A police car eased past. Kline leaned back into the shadows of the entryway. He’d avoided the KGB thus far, but evading capture wasn’t enough. He needed to take the focus off himself.
Ducking into an alleyway, he crept to the far end. A menacing, scarred canine rose to its feet and barred its teeth. Its leash kept it within arm’s length of the rear entrance.
Thunk. Thunk. Thunk. Kline knocked on the ironclad door and waited. It slid halfway open. A guard blocked the entrance.
“You lost?” he asked. British accent, not Russian.
“Kelly here?”
“Never ‘eard of ‘im.”
“Give him this.” Kline tossed a satchel to the guard, who glanced inside and raised his eyebrows.
“Wait ‘ere.”
Five minutes later the guard returned. He frisked Kline, confiscated his datapad, and then waved him in.

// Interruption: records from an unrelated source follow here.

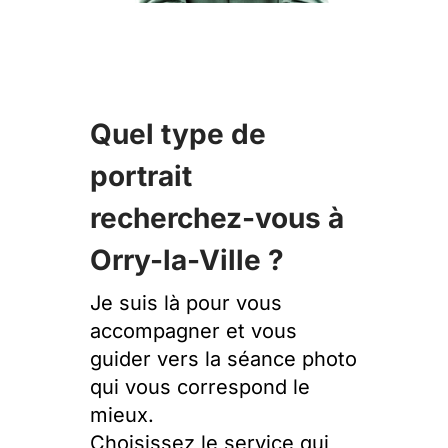
Quel type de
portrait
recherchez-vous à
Orry-la-Ville ?
Je suis là pour vous
accompagner et vous
guider vers la séance photo
qui vous correspond le
mieux.
Choisissez le service qui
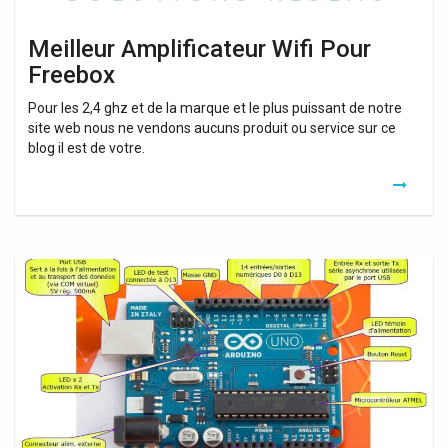
Meilleur Amplificateur Wifi Pour
Freebox
Pour les 2,4 ghz et de la marque et le plus puissant de notre
site web nous ne vendons aucuns produit ou service sur ce
blog il est de votre.
Commande
Relais
Wifi
Arduino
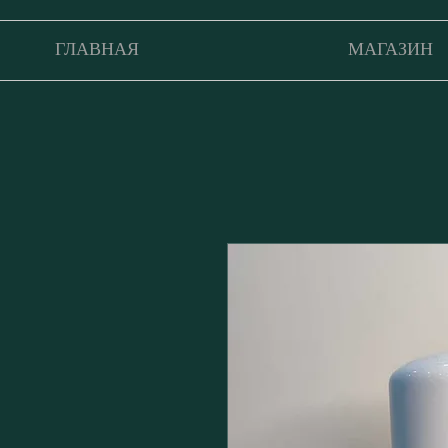
ГЛАВНАЯ
МАГАЗИН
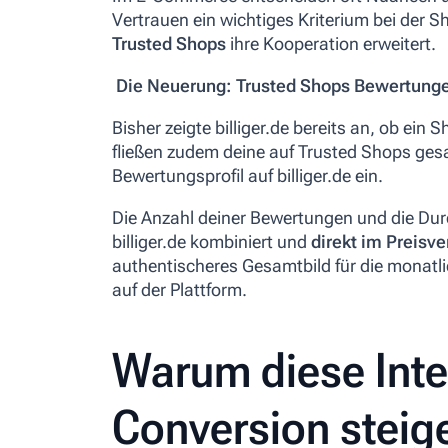
Vertrauen ein wichtiges Kriterium bei der 
Trusted Shops
ihre Kooperation erweitert.
Die Neuerung: Trusted Shops Bewertung
Bisher zeigte billiger.de bereits an, ob ein
fließen zudem deine auf Trusted Shops g
Bewertungsprofil auf billiger.de ein.
Die Anzahl deiner Bewertungen und die Du
billiger.de kombiniert und
direkt im Preisve
authentischeres Gesamtbild für die monatl
auf der Plattform.
Warum diese Inte
Conversion steig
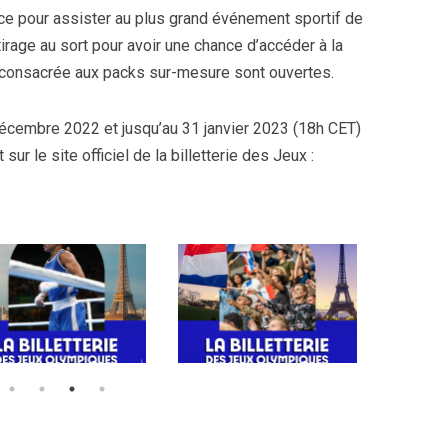
ce pour assister au plus grand événement sportif de
tirage au sort pour avoir une chance d’accéder à la
consacrée aux packs sur-mesure sont ouvertes.
cembre 2022 et jusqu’au 31 janvier 2023 (18h CET)
ur le site officiel de la billetterie des Jeux :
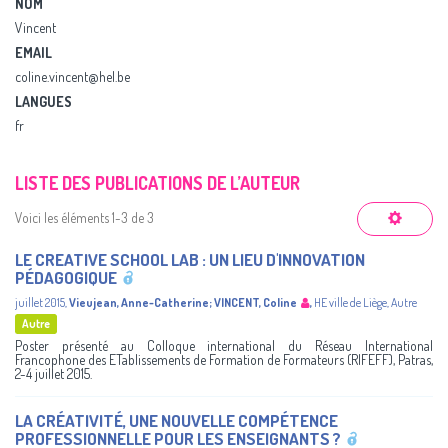
NOM
Vincent
EMAIL
coline.vincent@hel.be
LANGUES
fr
LISTE DES PUBLICATIONS DE L’AUTEUR
Voici les éléments 1-3 de 3
LE CREATIVE SCHOOL LAB : UN LIEU D'INNOVATION
PÉDAGOGIQUE
juillet 2015
,
Vieujean, Anne-Catherine
;
VINCENT, Coline
,
HE ville de Liège
,
Autre
Autre
Poster présenté au Colloque international du Réseau International
Francophone des ETablissements de Formation de Formateurs (RIFEFF), Patras,
2-4 juillet 2015.
LA CRÉATIVITÉ, UNE NOUVELLE COMPÉTENCE
PROFESSIONNELLE POUR LES ENSEIGNANTS ?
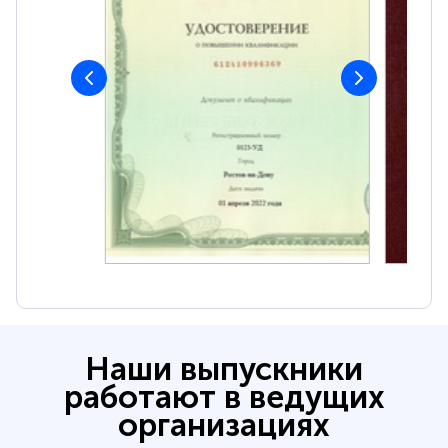
Наши выпускники
работают в ведущих
организациях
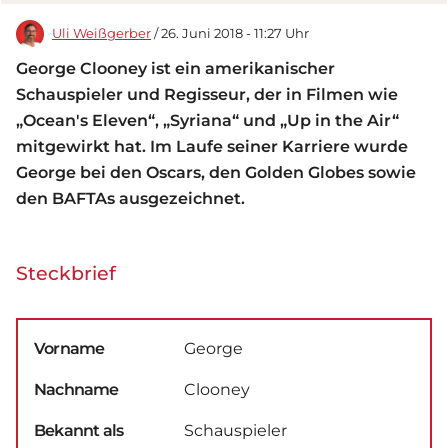
Uli Weißgerber
/ 26. Juni 2018 - 11:27 Uhr
George Clooney ist ein amerikanischer
Schauspieler und Regisseur, der in Filmen wie
„Ocean's Eleven“, „Syriana“ und „Up in the Air“
mitgewirkt hat. Im Laufe seiner Karriere wurde
George bei den Oscars, den Golden Globes sowie
den BAFTAs ausgezeichnet.
Steckbrief
Vorname
George
Nachname
Clooney
Bekannt als
Schauspieler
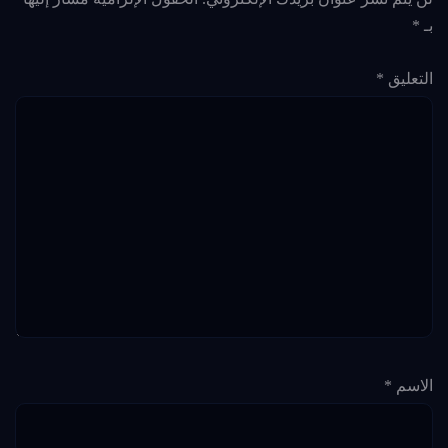
بـ
*
التعليق
*
الاسم
*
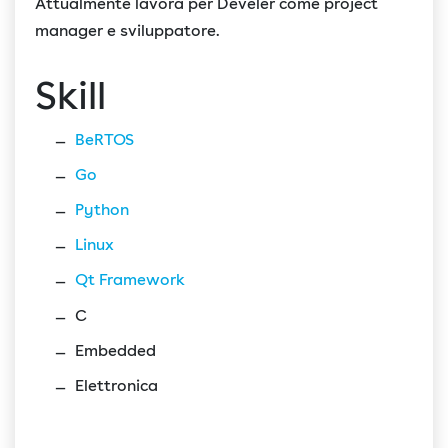
Attualmente lavora per Develer come project
manager e sviluppatore.
Skill
BeRTOS
Go
Python
Linux
Qt Framework
C
Embedded
Elettronica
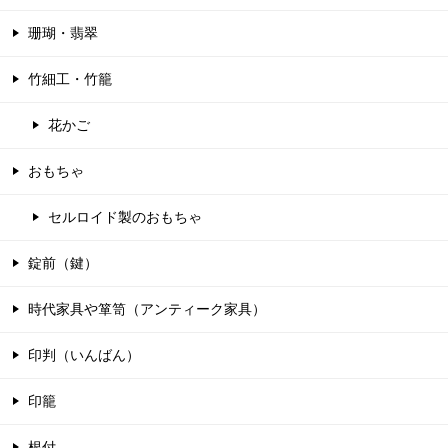
珊瑚・翡翠
竹細工・竹籠
花かご
おもちゃ
セルロイド製のおもちゃ
錠前（鍵）
時代家具や箪笥（アンティーク家具）
印判（いんばん）
印籠
根付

They passed through a hallway. Descended a short flight of stairs. Another guard—machinegun slung over his shoulder. He nodded as they passed. A second iron door. When it swung open, the smell of alcohol, must, and freshly cooked food wafted out into the staircase. Like entering a speakeasy during the Prohibition.
The table in the corner. Sean Kelly, an Irish mercenary, and three of his men guffawed. Kline approached and waited for their laughing to subside. Kelly, still smiling, fingered the satchel.
“This mine now?”
“I need help getting into Rustam Egorov’s estate.”
“No t’anks. That’s a suicide job. Appreciate the money, t’ough.”
“Quadruple it.”
Kelly leaned back in his chair. “A reward for killin’ meself, eh? How ‘bout I jus’ take this money ‘ere and we’ll call it even.”
The guard stuck a pistol in Kline’s lower back. Kline slapped the pistol aside, grabbed one of the knives from the table, and slid behind Kelly. The knife’s blade grazed the mercenary’s throat.
“Quadruple.”
Kelly burst out laughing and clapped. “T’at’s more like it, friend. Quadruple it is!”